Clark said that besides practice rooms, there is not enough storage space, so many of the music department’s things are stored in the basement of the Schwitzer Student Center. There is also a teaching space in the basement of Warren Hall, and one of the keyboard teaching spaces is in Esch Hall. Clark also said that the classrooms are not large enough or equipped for the instruction that is needed and that the performance hall is limiting as well.
“We’re restricted regarding the types of events we can bring in because our hall will only seat about 500 people,” she said. “For example, the event we had Monday night [Nov. 7], there were just under 600 people here. So what do you do with that? If we had a bigger space, it could be a revenue generator for the university as well.”
According to the Vision 2030 plan, which was started in 2012, the university’s art programs, including art & design, music and theatre, have “grown in enrollment and outgrown their campus homes, and there is need for newly configured studio, shop, classroom and recital space.” President Robert Manuel said that now that several spaces on campus have been updated and renovated, the space situation needs to be addressed all across the board.
“We are now in the process of decompressing,” he said. “Now that everybody has moved into the Health Pavilion, that has created space and opportunities in Good Hall, created space and opportunities in the science center, Martin and Lilly Halls, which we just finished renovating this year.
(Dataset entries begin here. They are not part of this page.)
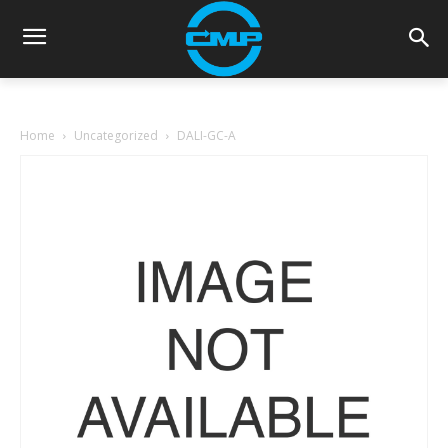
Home
Uncategorized
DALI-GC-A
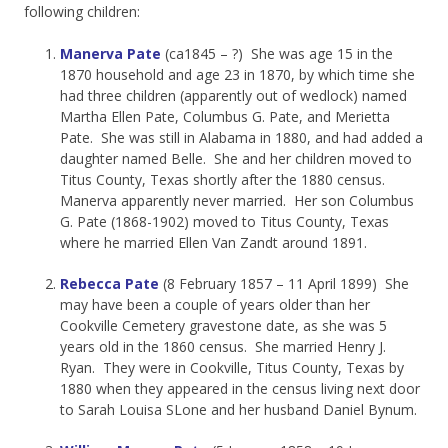
following children:
Manerva Pate
(ca1845 – ?) She was age 15 in the
1870 household and age 23 in 1870, by which time she
had three children (apparently out of wedlock) named
Martha Ellen Pate, Columbus G. Pate, and Merietta
Pate. She was still in Alabama in 1880, and had added a
daughter named Belle. She and her children moved to
Titus County, Texas shortly after the 1880 census.
Manerva apparently never married. Her son Columbus
G. Pate (1868-1902) moved to Titus County, Texas
where he married Ellen Van Zandt around 1891.
Rebecca Pate
(8 February 1857 – 11 April 1899) She
may have been a couple of years older than her
Cookville Cemetery gravestone date, as she was 5
years old in the 1860 census. She married Henry J.
Ryan. They were in Cookville, Titus County, Texas by
1880 when they appeared in the census living next door
to Sarah Louisa SLone and her husband Daniel Bynum.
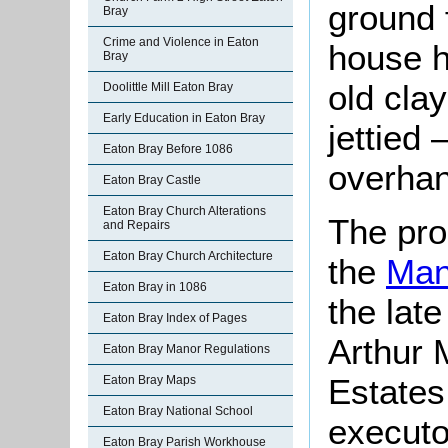
ground f
Bray
Crime and Violence in Eaton
house h
Bray
old clay
Doolittle Mill Eaton Bray
Early Education in Eaton Bray
jettied –
Eaton Bray Before 1086
overhan
Eaton Bray Castle
Eaton Bray Church Alterations
The pro
and Repairs
Eaton Bray Church Architecture
the
Man
Eaton Bray in 1086
the lat
Eaton Bray Index of Pages
Arthur 
Eaton Bray Manor Regulations
Estates
Eaton Bray Maps
Eaton Bray National School
executo
Eaton Bray Parish Workhouse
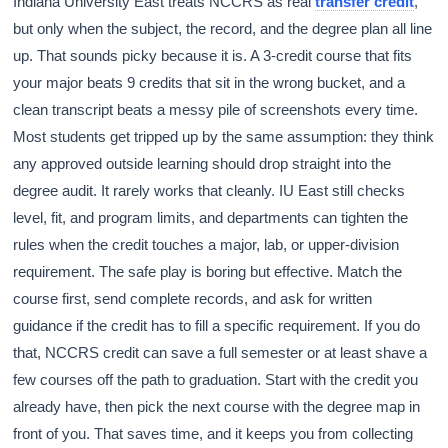
Indiana University East treats NCCRS as real
transfer credit
,
but only when the subject, the record, and the degree plan all line
up. That sounds picky because it is. A 3-credit course that fits
your major beats 9 credits that sit in the wrong bucket, and a
clean transcript beats a messy pile of screenshots every time.
Most students get tripped up by the same assumption: they think
any approved outside learning should drop straight into the
degree audit. It rarely works that cleanly. IU East still checks
level, fit, and program limits, and departments can tighten the
rules when the credit touches a major, lab, or upper-division
requirement. The safe play is boring but effective. Match the
course first, send complete records, and ask for written
guidance if the credit has to fill a specific requirement. If you do
that, NCCRS credit can save a full semester or at least shave a
few courses off the path to graduation. Start with the credit you
already have, then pick the next course with the degree map in
front of you. That saves time, and it keeps you from collecting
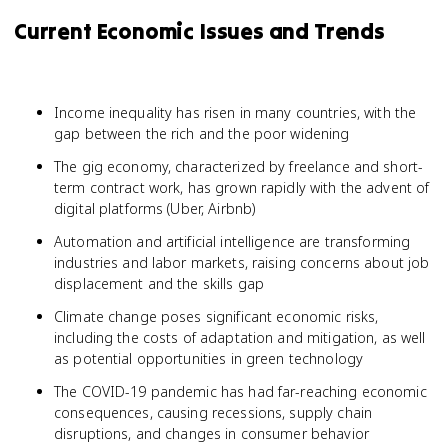
Current Economic Issues and Trends
Income inequality has risen in many countries, with the
gap between the rich and the poor widening
The gig economy, characterized by freelance and short-
term contract work, has grown rapidly with the advent of
digital platforms (Uber, Airbnb)
Automation and artificial intelligence are transforming
industries and labor markets, raising concerns about job
displacement and the skills gap
Climate change poses significant economic risks,
including the costs of adaptation and mitigation, as well
as potential opportunities in green technology
The COVID-19 pandemic has had far-reaching economic
consequences, causing recessions, supply chain
disruptions, and changes in consumer behavior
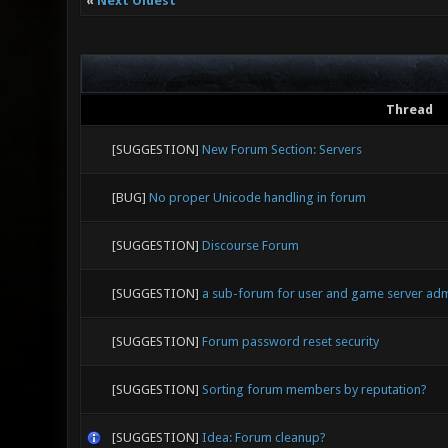
«
Next Oldest
Thread
[SUGGESTION]
New Forum Section: Servers
[BUG]
No proper Unicode handling in forum
[SUGGESTION]
Discourse Forum
[SUGGESTION]
a sub-forum for user and game server ad
[SUGGESTION]
Forum password reset security
[SUGGESTION]
Sorting forum members by reputation?
[SUGGESTION]
Idea: Forum cleanup?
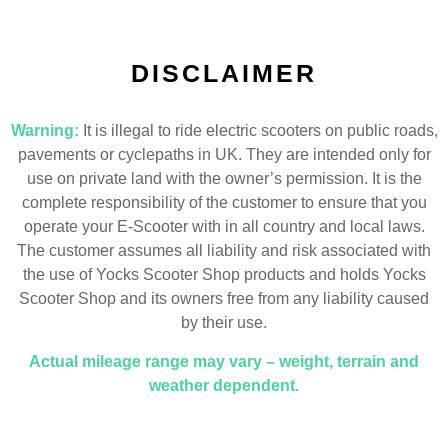
DISCLAIMER
Warning:
It is illegal to ride electric scooters on public roads,
pavements or cyclepaths in UK. They are intended only for
use on private land with the owner’s permission. It is the
complete responsibility of the customer to ensure that you
operate your E-Scooter with in all country and local laws.
The customer assumes all liability and risk associated with
the use of Yocks Scooter Shop products and holds Yocks
Scooter Shop and its owners free from any liability caused
by their use.
Actual mileage range may vary – weight, terrain and
weather dependent.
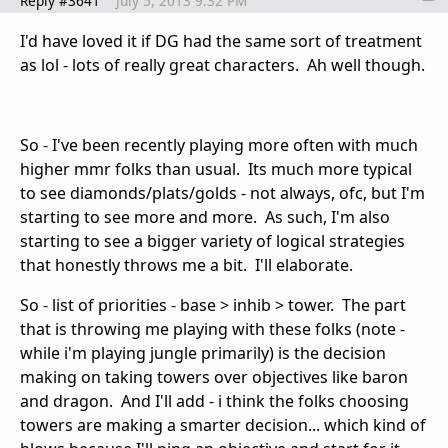
Reply #3641
July 5, 2013 9:32 PM
I'd have loved it if DG had the same sort of treatment
as lol - lots of really great characters. Ah well though.
So - I've been recently playing more often with much
higher mmr folks than usual. Its much more typical
to see diamonds/plats/golds - not always, ofc, but I'm
starting to see more and more. As such, I'm also
starting to see a bigger variety of logical strategies
that honestly throws me a bit. I'll elaborate.
So - list of priorities - base > inhib > tower. The part
that is throwing me playing with these folks (note -
while i'm playing jungle primarily) is the decision
making on taking towers over objectives like baron
and dragon. And I'll add - i think the folks choosing
towers are making a smarter decision... which kind of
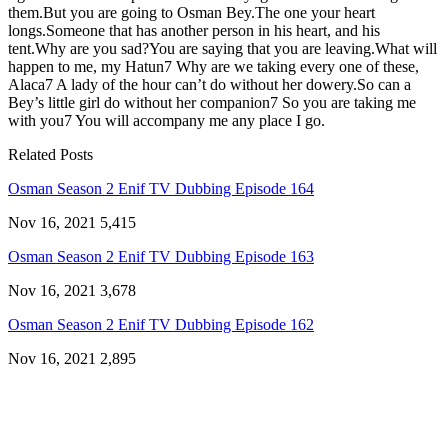
them.But you are going to Osman Bey.The one your heart
longs.Someone that has another person in his heart, and his
tent.Why are you sad?You are saying that you are leaving.What will
happen to me, my Hatun7 Why are we taking every one of these,
Alaca7 A lady of the hour can’t do without her dowery.So can a
Bey’s little girl do without her companion7 So you are taking me
with you7 You will accompany me any place I go.
Related Posts
Osman Season 2 Enif TV Dubbing Episode 164
Nov 16, 2021
5,415
Osman Season 2 Enif TV Dubbing Episode 163
Nov 16, 2021
3,678
Osman Season 2 Enif TV Dubbing Episode 162
Nov 16, 2021
2,895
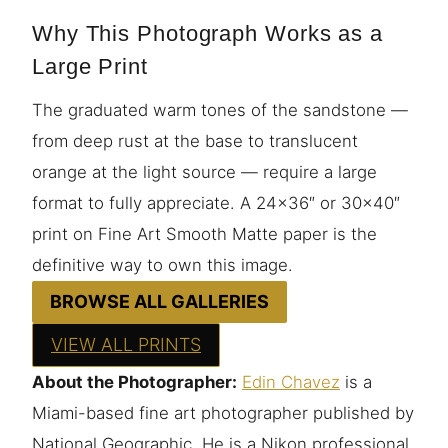
Why This Photograph Works as a
Large Print
The graduated warm tones of the sandstone —
from deep rust at the base to translucent
orange at the light source — require a large
format to fully appreciate. A 24×36″ or 30×40″
print on Fine Art Smooth Matte paper is the
definitive way to own this image.
BROWSE ALL GALLERIES
VIEW ALL PRINTS
About the Photographer:
Edin Chavez
is a
Miami-based fine art photographer published by
National Geographic. He is a Nikon professional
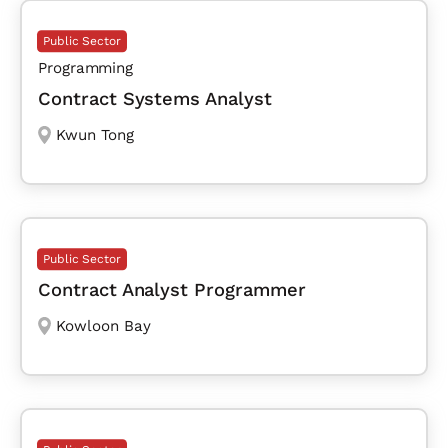
Public Sector
Programming
Contract Systems Analyst
Kwun Tong
Public Sector
Contract Analyst Programmer
Kowloon Bay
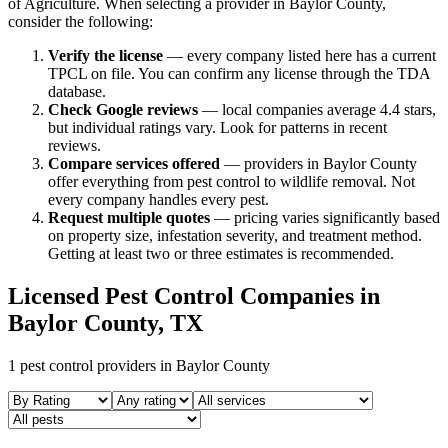
of Agriculture. When selecting a provider in
Baylor
County,
consider the following:
Verify the license
— every company listed here has a current
TPCL on file. You can confirm any license through the TDA
database.
Check Google reviews
—
local companies average 4.4 stars,
but individual ratings vary.
Look for patterns in recent
reviews.
Compare services offered
—
providers in Baylor County
offer everything from pest control to wildlife removal.
Not
every company handles every pest.
Request multiple quotes
— pricing varies significantly based
on property size, infestation severity, and treatment method.
Getting at least two or three estimates is recommended.
Licensed Pest Control Companies in
Baylor
County, TX
1
pest control providers in
Baylor
County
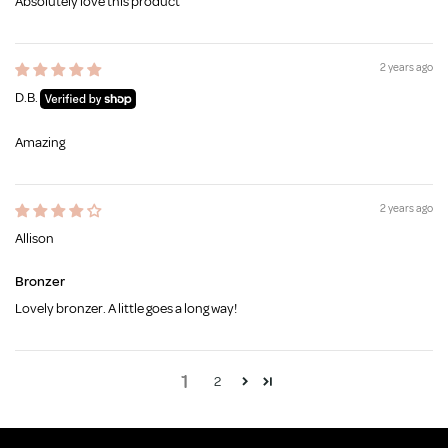
Absolutely love this product
2 years ago
D.B.
Amazing
2 years ago
Allison
Bronzer
Lovely bronzer. A little goes a long way!
1
2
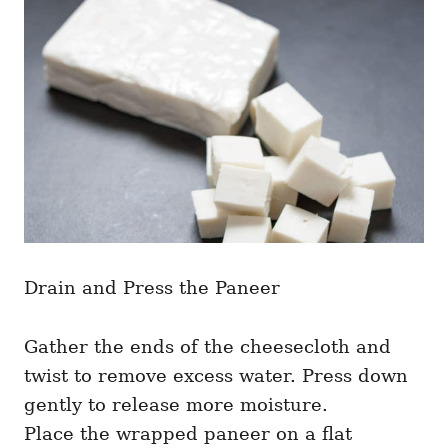
Drain and Press the Paneer
Gather the ends of the cheesecloth and
twist to remove excess water. Press down
gently to release more moisture.
Place the wrapped paneer on a flat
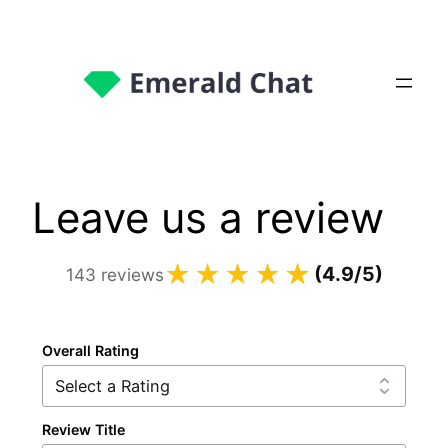
Leave us a review
★★★★
☆
★
(4.9/5)
143 reviews
Overall Rating
Review Title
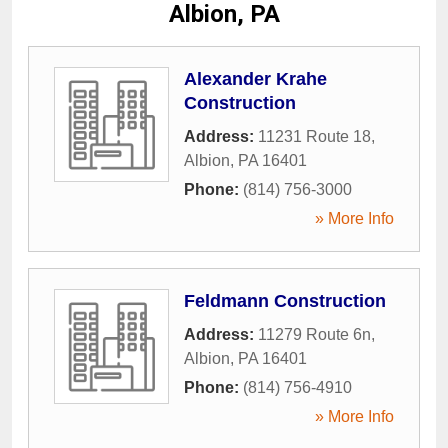
Albion, PA
Alexander Krahe
Construction
Address:
11231 Route 18
,
Albion
,
PA
16401
Phone:
(814) 756-3000
» More Info
Feldmann Construction
Address:
11279 Route 6n
,
Albion
,
PA
16401
Phone:
(814) 756-4910
» More Info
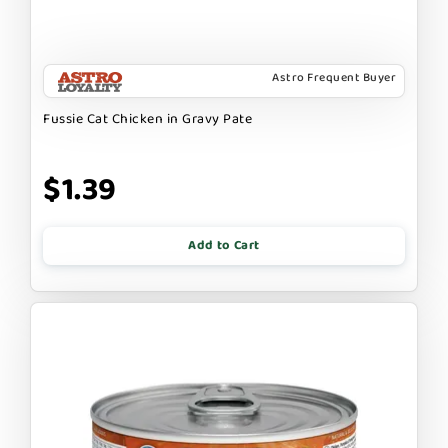
Astro Frequent Buyer
Fussie Cat Chicken in Gravy Pate
$1.39
Add to Cart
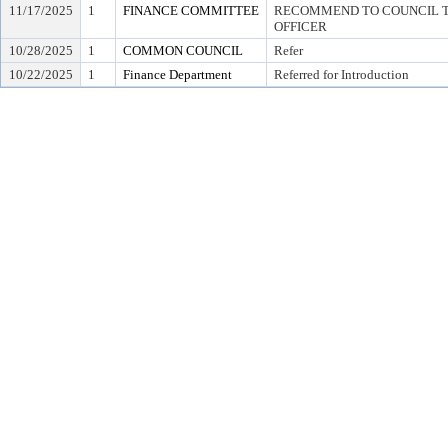
11/17/2025
1
FINANCE COMMITTEE
RECOMMEND TO COUNCIL TO
OFFICER
10/28/2025
1
COMMON COUNCIL
Refer
10/22/2025
1
Finance Department
Referred for Introduction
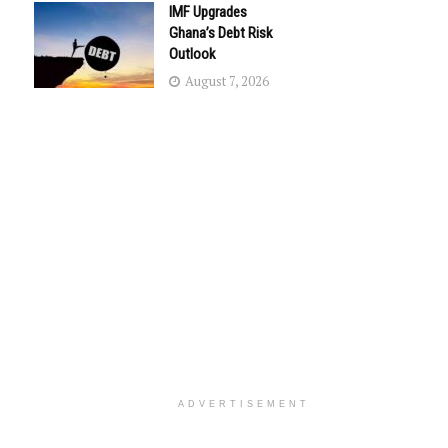
IMF Upgrades
Ghana’s Debt Risk
Outlook
August 7, 2026
ADVERTISEMENT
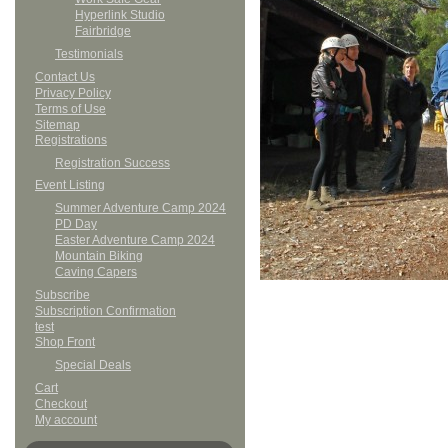
Hyperlink Studio
Fairbridge
Testimonials
Contact Us
Privacy Policy
Terms of Use
Sitemap
Registrations
Registration Success
Event Listing
Summer Adventure Camp 2024
PD Day
Easter Adventure Camp 2024
Mountain Biking
Caving Capers
Subscribe
Subscription Confirmation
test
Shop Front
Special Deals
Cart
Checkout
My account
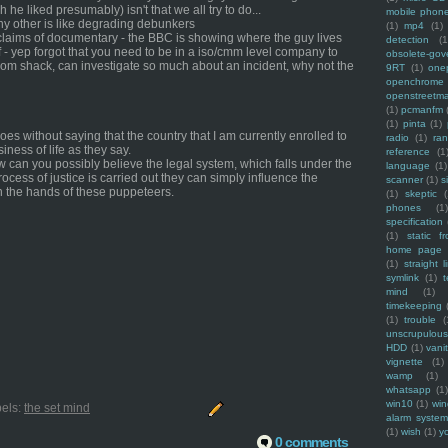
 he liked presumably) isn't that we all try to do...
mobile phon
 any other is like degrading debunkers
(1)
mp4
(1)
claims of documentary - the BBC is showing where the guy lives
detection
(1
f - yep forgot that you need to be in a iso/cmm level company to
obsolete-gov
 from shack, can investigate so much about an incident, why not the
9RT
(1)
one
openchrome
openstreetm
(1)
pcmanfm
(1)
pinta
(1)
es without saying that the country that I am currently enrolled to
radio
(1)
ra
iness of life as they say.
reference
(1
ow can you possibly believe the legal system, which falls under the
language
(1)
process of justice is carried out they can simply influence the
scanner
(1)
s
 in the hands of these puppeteers.
(1)
skeptic
(
phones
(1
specification
(1)
static f
home page
(1)
straight l
symlink
(1)
t
mind
(1)
timekeeping
(1)
trouble
(
unscrupulous
HDD
(1)
vani
vignette
(1)
wamp
(1)
whatsapp
(1)
win10
(1)
win
els:
the set mind
alarm syste
(1)
wish
(1)
y
0 comments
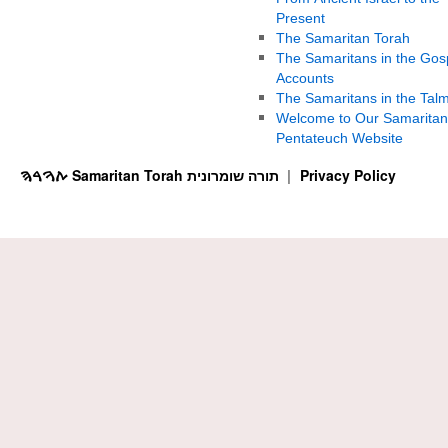
Present
The Samaritan Torah
The Samaritans in the Gos
Accounts
The Samaritans in the Tal
Welcome to Our Samaritan
Pentateuch Website
ࠕࠅࠓࠄ Samaritan Torah תורה שומרונית
Privacy Policy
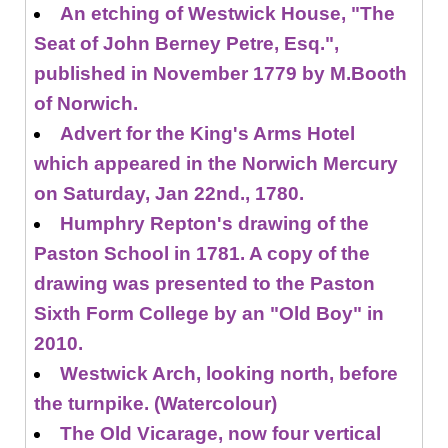
An etching of Westwick House, "The
Seat of John Berney Petre, Esq.",
published in November 1779 by M.Booth
of Norwich.
Advert for the King's Arms Hotel
which appeared in the Norwich Mercury
on Saturday, Jan 22nd., 1780.
Humphry Repton's drawing of the
Paston School in 1781. A copy of the
drawing was presented to the Paston
Sixth Form College by an "Old Boy" in
2010.
Westwick Arch, looking north, before
the turnpike. (Watercolour)
The Old Vicarage, now four vertical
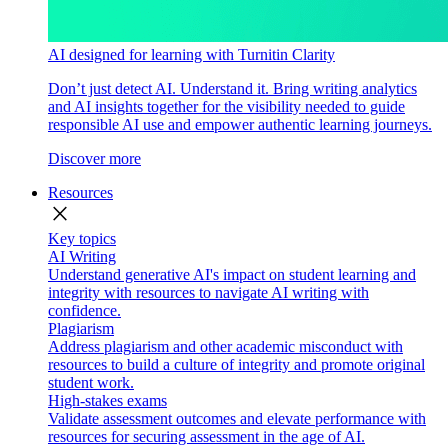
AI designed for learning with Turnitin Clarity
Don’t just detect AI. Understand it. Bring writing analytics
and AI insights together for the visibility needed to guide
responsible AI use and empower authentic learning journeys.
Discover more
Resources
close
Key topics
AI Writing
Understand generative AI's impact on student learning and
integrity with resources to navigate AI writing with
confidence.
Plagiarism
Address plagiarism and other academic misconduct with
resources to build a culture of integrity and promote original
student work.
High-stakes exams
Validate assessment outcomes and elevate performance with
resources for securing assessment in the age of AI.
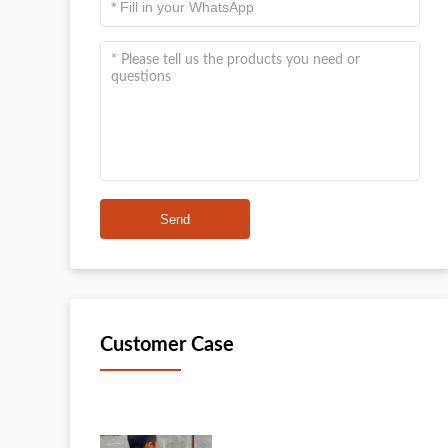
Send
Customer Case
And so the conversation is, ‘What’s next?’ Buildings like that [the Christel DeHaan Fine Arts Center] need philanthropic support, so we need our alumni, our faculty, our staff and our community members and corporations to help us invest in that space. There have been a couple of plans put in place to think about moving the arts out and then pushing back over to the rest of the building. But we’re not at a place where we have the philanthropic dollars to invest in the space. So we have to figure and be creative about how we can use the space together.”
One idea proposed by Viewegh, which Manuel would like to see happen, is to move the art & design department to the Physical Plant’s space, but the process of raising money to do so takes a lot of creativity and time, Manuel said.
“The micro-vision for what the departments need and want is the first thing you have to create,” Manuel said. “… What do the faculty need? What does Brenda [Clark] need? What does Jim [Viewegh] need? Then how do you articulate that in a way that would get donors excited about giving money to them. That could be anywhere from a $5 [million] or $6 million investment to a $30 million investment. Then you take that and match it to your capacity of what you are able to raise and whether or not you can make those extensions. There are different ways to do that. It’s harder with academic buildings than it is with residence buildings, because there is room and board that comes to pay that in some ways. If you are not going to have philanthropic dollars pay for it, you are going to have to think about where those dollars come from…. I don’t know whether they [currently enrolled students] would see a new building. If I had the money in hand right now, it would take two years to design and build. It took us four years to raise $45 million. So it depends how quickly the philanthropy and movement goes along…. It’s not an either/or … that any space problem or issue that exists is something we would put into a set of plans to resolve, but there are intermediary steps to be creative with how we manage the interim time.”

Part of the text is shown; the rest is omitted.